Found on Merinda‘s blog:
- Use the time of a total stranger in such a way that he or she will not feel the time was wasted.
- Give the reader at least one character he or she can root for.
- Every character should want something, even if it is only a glass of water.
- Every sentence must do one of two things — reveal character or advance the action.
- Start as close to the end as possible.
- Be a sadist. Now matter how sweet and innocent your leading characters, make awful things happen to them — in order that the reader may see what they are made of.
- Write to please just one person. If you open a window and make love to the world, so to speak, your story will get pneumonia.
- Give your readers as much information as possible as soon as possible. To heck with suspense. Readers should have such complete understanding of what is going on, where and why, that they could finish the story themselves, should cockroaches eat the last few pages.
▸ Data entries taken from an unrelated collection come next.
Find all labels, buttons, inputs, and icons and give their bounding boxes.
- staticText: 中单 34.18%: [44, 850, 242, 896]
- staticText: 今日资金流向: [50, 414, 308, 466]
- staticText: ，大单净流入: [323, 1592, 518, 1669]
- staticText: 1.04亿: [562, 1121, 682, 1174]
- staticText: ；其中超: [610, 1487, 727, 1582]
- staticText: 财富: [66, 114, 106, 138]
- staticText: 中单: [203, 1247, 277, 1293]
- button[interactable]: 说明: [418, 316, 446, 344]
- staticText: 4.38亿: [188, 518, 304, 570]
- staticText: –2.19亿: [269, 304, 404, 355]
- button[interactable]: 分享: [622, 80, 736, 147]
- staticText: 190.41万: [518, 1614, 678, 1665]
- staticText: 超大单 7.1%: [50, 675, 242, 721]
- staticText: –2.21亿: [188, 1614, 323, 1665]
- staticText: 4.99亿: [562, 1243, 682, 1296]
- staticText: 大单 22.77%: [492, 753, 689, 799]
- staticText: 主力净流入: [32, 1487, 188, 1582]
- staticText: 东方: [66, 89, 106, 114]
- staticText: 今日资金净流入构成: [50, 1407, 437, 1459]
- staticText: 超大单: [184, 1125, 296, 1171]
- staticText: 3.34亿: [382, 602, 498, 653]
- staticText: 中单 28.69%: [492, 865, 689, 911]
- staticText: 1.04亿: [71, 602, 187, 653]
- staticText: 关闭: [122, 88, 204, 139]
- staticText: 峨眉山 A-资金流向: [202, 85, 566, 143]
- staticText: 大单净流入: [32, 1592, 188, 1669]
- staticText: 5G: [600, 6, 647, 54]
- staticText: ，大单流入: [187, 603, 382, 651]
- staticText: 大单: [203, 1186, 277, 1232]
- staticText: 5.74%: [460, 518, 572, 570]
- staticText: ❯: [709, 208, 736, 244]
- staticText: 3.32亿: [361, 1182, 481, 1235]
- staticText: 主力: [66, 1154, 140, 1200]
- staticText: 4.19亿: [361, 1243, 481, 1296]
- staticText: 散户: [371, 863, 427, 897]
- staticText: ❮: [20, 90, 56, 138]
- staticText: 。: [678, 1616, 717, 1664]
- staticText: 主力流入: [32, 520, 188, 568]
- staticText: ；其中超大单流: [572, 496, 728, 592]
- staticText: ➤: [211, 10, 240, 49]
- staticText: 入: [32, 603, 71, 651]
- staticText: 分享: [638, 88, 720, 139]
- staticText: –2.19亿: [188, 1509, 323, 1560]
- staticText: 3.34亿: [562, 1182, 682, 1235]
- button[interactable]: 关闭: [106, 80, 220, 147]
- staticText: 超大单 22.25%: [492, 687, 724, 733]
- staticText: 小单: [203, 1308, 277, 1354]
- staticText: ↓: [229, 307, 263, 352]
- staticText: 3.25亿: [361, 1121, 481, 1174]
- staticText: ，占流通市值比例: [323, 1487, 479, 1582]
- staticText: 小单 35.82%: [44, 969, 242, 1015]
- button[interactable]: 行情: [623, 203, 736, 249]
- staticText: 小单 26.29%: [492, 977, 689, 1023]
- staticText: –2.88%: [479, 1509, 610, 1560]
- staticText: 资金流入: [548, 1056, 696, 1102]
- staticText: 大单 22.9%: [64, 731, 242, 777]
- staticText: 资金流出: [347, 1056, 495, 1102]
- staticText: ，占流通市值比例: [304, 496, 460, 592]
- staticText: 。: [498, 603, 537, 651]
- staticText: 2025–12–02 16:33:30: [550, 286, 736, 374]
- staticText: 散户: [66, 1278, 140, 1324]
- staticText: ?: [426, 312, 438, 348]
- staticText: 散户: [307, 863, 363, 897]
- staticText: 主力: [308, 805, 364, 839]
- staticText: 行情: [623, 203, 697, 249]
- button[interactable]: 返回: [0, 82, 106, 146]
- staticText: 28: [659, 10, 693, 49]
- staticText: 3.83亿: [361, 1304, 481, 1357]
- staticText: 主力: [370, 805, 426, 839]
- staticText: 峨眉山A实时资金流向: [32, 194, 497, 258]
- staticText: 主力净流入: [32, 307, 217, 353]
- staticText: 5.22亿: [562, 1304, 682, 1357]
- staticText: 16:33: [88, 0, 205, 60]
Kurt Vonnegut, Bagombo Snuff Box: Uncollected Short Fiction
I’m not sure I agree with the last one entirely, I like suspense in a story. I’m reading "Pope Joan" by Donna Woolfolk Cross, and she’s providing lots of nice story twists. I can see where the bigger picture is going, but the details are interesting. My problem is stopping tinkering with the story when it’s done. There’s always a slightly better turn of phrase. My mystery story is officially marked as done and I’m working on a science fiction one. And I’m fine with being mean to my characters!